Durante la guerra, no era raro matar y comer caballos ya que era su último recurso de proteína.
—Trae la cosa adentro —dijo la mujer suavemente—.
Está bien.
Deja que descanse.
Lina llevó dudosa al caballo dentro de la casa.
Al instante, el caballo soltó un pequeño relincho y dobló sus patas para relajarse.
El corazón de Lina se fue con cada uno aquí.
Por su caballo que tenía sed, pero no tenía agua.
Por los aldeanos que tenían hambre, pero no tenían ayuda.
Todo el mundo estaba sufriendo, todo por esta batalla interminable.
—¡Mamá!
—una niña gritó contenta, corriendo rápidamente hacia adelante para abrazar las piernas de su madre.
—Tienes una hija hermosa —comentó Lina suavemente, notando los raros ojos verdes de la niña y pelo castaño.
Había oído que había personas en el Oeste con cabello del color del sol, piel tan clara como la leche y ojos azules como los estanques de peces o verdes como el agua de pantano.
—Gracias —dijo la mujer agradecida.
Lina sonrió un poco.
Se agachó para sacar algunas de las hierbas del bolso, al menos dos puñados.
—Oh, realmente no deberías
—Por favor, tómalas —insistió Lina, mientras llevaba la hierba hacia una mesa en el rincón más alejado de la espaciosa casa.
Había solo lo esencial dentro de esta vivienda.

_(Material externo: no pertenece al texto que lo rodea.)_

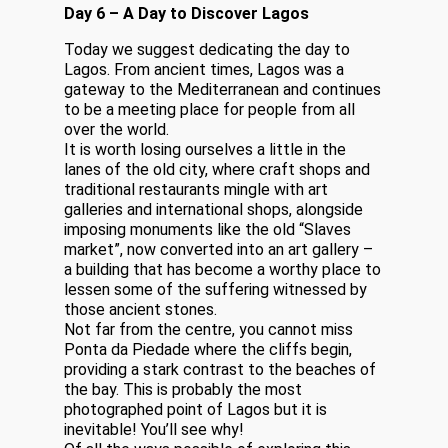
Day 6 – A Day to Discover Lagos
Today we suggest dedicating the day to
Lagos. From ancient times, Lagos was a
gateway to the Mediterranean and continues
to be a meeting place for people from all
over the world.
It is worth losing ourselves a little in the
lanes of the old city, where craft shops and
traditional restaurants mingle with art
galleries and international shops, alongside
imposing monuments like the old “Slaves
market”, now converted into an art gallery –
a building that has become a worthy place to
lessen some of the suffering witnessed by
those ancient stones.
Not far from the centre, you cannot miss
Ponta da Piedade where the cliffs begin,
providing a stark contrast to the beaches of
the bay. This is probably the most
photographed point of Lagos but it is
inevitable! You’ll see why!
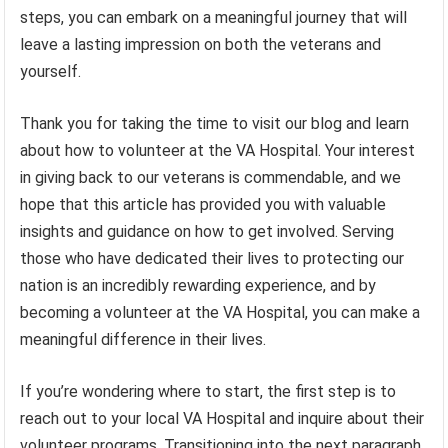
steps, you can embark on a meaningful journey that will
leave a lasting impression on both the veterans and
yourself.
Thank you for taking the time to visit our blog and learn
about how to volunteer at the VA Hospital. Your interest
in giving back to our veterans is commendable, and we
hope that this article has provided you with valuable
insights and guidance on how to get involved. Serving
those who have dedicated their lives to protecting our
nation is an incredibly rewarding experience, and by
becoming a volunteer at the VA Hospital, you can make a
meaningful difference in their lives.
If you’re wondering where to start, the first step is to
reach out to your local VA Hospital and inquire about their
volunteer programs. Transitioning into the next paragraph,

Había una mesa pequeña de madera con tres sillas, una pequeña chimenea para cocinar, una cama que podía ajustar a dos personas como máximo, ventanas rotas y un pequeño armario.
—Este es mi alimento para viajar, pero por favor llévatelo también —agregó Lina, volviendo al caballo y sacando carne seca, arroz, vegetales en vinagre y algo de fruta.
—No sé para qué es cada hierba, pero debería ayudar al menos a algunas personas —dijo Lina temblorosamente, colocando todo sobre la mesa.
—¡Guau, Mamá, es tan amable como Papá!
—La niña exclamó, con los ojos muy abiertos al ver la fruta brillante y jugosa.
Había pasado mucho tiempo desde que presenció esto.
—¿Tienes esposo?
—preguntó Lina suavemente, de pie junto a la mesa mirando a la niña.
Se dio cuenta de que la niña debía parecerse a su padre.
—Sí, él es un soldado
—¡Papá es el mejor luchador del mundo entero!
¡Está salvando nuestro país!
—La niña gritó, levantando emocionada las manos.
Rápidamente corrió hacia Lina y le agarró la mano.
—Debes ser del palacio, ¿has visto a Papá antes de que te fueras?
Mamá dice que está entrenando en el palacio y aún no ha salvado el mundo, pero lo hará pronto!
—La niña chilló.
—¿Cómo se llama?
—preguntó Lina, ofreciendo una leve sonrisa.
—¡Papá es Papá!
—respondió la niña, con los ojos brillantes y demasiado inocente para este mundo.
—Es un soldado de infantería de primera clase —dijo la mujer a Lina.
Instantáneamente, la sonrisa de Lina desapareció.
—¿C-could ser él?
Lina metió la mano en sus bolsillos y temblorosamente sacó la placa de nombre manchada de sangre hecha de madera.
La mujer inhaló agudamente al verla cubierta de rosado.
Lina sabía.
La mujer sabía.
Ambas sabían.
El padre estaba muerto.
Nunca volvería a casa.
Murió como un héroe antes de poder salvar el mundo.